Despedidos da estação pública de televisão britânica (ou melhor, Clarkson foi demitido, os outros saíram com ele), os três apresentadores e o produtor do mais espetacular programa de automóveis da história encontraram nova casa na Amazon. O Grand Tour estreou-se na quinta-feira, mas o serviço está limitado a alguns dos países em que o gigante das compras online tem site local (como os EUA ou o Reino Unido).

Só que... quem procure no Google informação sobre a possibilidade de ver o Grand Tour em Portugal descobre uma página da Amazon em que se anuncia que o serviço estará, em dezembro, disponível em mais 200 países, para aquilo a que chamam a "transmissão internacional" do programa.

O utilizador é mesmo convidado a inscrever-se com o seu e-mail para ser avisado do lançamento.

Não há mais pormenores conhecidos, como data precisa ou preços, mas é quase certo que a oferta de conteúdos será limitada. Só que muitos dos filmes ou séries que a Amazon Video oferece nos EUA ou no Reino Unido têm os direitos de transmissão para Portugal adquiridos por outros distribuidores, como a Fox, o AXN ou o próprio Netflix. Disponíveis estarão, seguramente, as produções da própria Amazon. E se o Grand Tour é um must para todos os que gostam de automóveis, também lá estará com certeza a fantástica série The Man in The High Castle - cuja segunda temporada estreia--se precisamente em dezembro. Ela, por si só, é capaz de justificar o preço da assinatura.
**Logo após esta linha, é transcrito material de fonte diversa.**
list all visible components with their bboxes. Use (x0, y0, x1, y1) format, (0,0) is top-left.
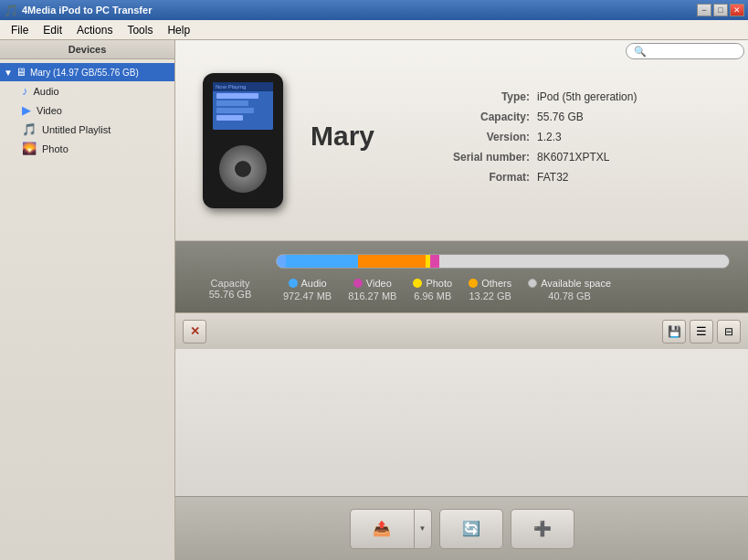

EUA: Facebook decidiu eleições?

É pouco realista dizer que o responsável pela vitória de Donald Trump nas eleições presidenciais norte-americanas foi o Facebook e, concretamente, as notícias falsas publicadas nesta rede social.

No entanto, esta polémica que tem estado na ordem do dia traz à ribalta uma questão importante, que não é de hoje mas que muitos fazem por ignorar: que capacidade têm os utilizadores comuns das plataformas online de filtrar a verdade da mentira? A existência de meios que se dizem de comunicação social que mentem não é nada de novo nos EUA. Os "tabloides de supermercado", como o National Inquirer, há décadas que o fazem. Aliás, vivem disso.

Tais publicações já escreveram que Hillary Clinton teve um filho de um extraterrestre! Não terá sido por isso que ela perdeu as eleições, mas os meios online (redes sociais e não só - ainda hoje há quem envie a todos os seus contactos e-mails com "histórias" ou "notícias" em que se limitam a comentar "não sei se é verdade, mas...") dão a estas falcatruas um alcance até agora inatingível. Nos últimos meses, muitos ficaram a acreditar que Michelle Obama é um homem ou que Barack é muçulmano.

Razão teve o astrofísico Neil deGrasse Tyson ao afirmar, no programa de Stephen Colbert, que o "trabalho dos próximos quatro anos" terá de ser: "Make America smart again."

Adeus à nossa casa

Uma nota (ainda mais) pessoal acerca da mudança, que se concretiza neste fim de semana, do Diário de Notícias. Sai do prédio com o seu nome no número 266 da Avenida da Liberdade, onde passei a maior parte dos últimos 12 anos. Francamente, tenho dificuldade em descrever o que sinto neste período. Peço-lhe por isso, caro leitor, que leia - se é que já não o fez - a "Carta aberta à minha casa" que o Ferreira Fernandes publicou no DN este sábado. Está lá tudo.